Is the Brick-and-Mortar Retail Store Dead?

In 2000, e-commerce retail sales were less than $5 billion and department stores sales were nearly $60 billion; a mere 16 years later, e-commerce sales are over $100 billion and department store sales are less than $40 billion!

Excursions to the local shopping mall with friends and family might soon be a thing of the past, along with the drug store soda fountain and the corner candy store.  So, have we become a society of agoraphobic (avoidance of open public places) consumers who just want to sit at home and shop on their smart phones, iPads or computers? If this were true, the continual surge of the restaurant industry would not be happening.

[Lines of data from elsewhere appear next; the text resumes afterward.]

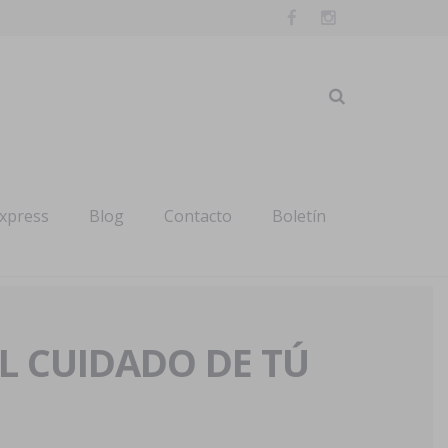
express
Blog
Contacto
Boletín
AL CUIDADO DE TÚ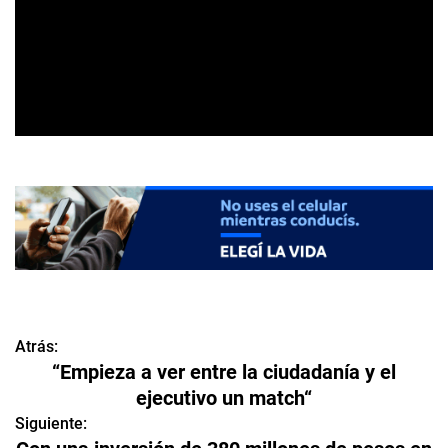
Atrás:
N
“Empieza a ver entre la ciudadanía y el
a
ejecutivo un match“
v
Siguiente: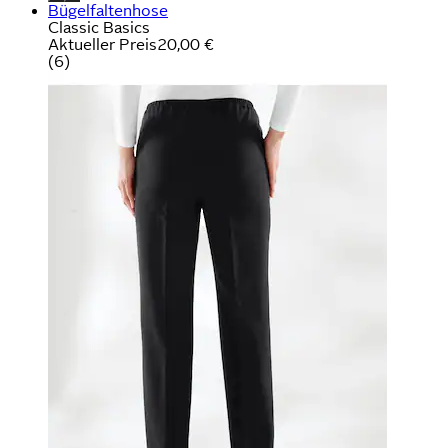
Bügelfaltenhose
Classic Basics
Aktueller Preis
20,00 €
(
6
)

In 1955, we spent only 25% of our food budget dining out, but today we spend 48%. Since 2000, the restaurant industry sales have more than doubled. 90% of us say we enjoy going to a restaurant, but 40% state it is an essential part of our lifestyle!

When we have a good experience at a restaurant, we are pleasantly greeted, engaged and pampered. All of our senses are stimulated, from the décor to the aromas escaping from the kitchen to the soft music in the background to the texture of the bread to the delightful food and wine. Who wouldn’t enjoy this type of experience as a part of one’s lifestyle?

Think back to your last experience at a brick-and-mortar retail store.  More than likely, you walked in and were either not greeted or greeted in a very rote manner. Then, the clerk may have had the minimal training to complete your transaction, but did not have any role modeling to engage you in meaningful conversation.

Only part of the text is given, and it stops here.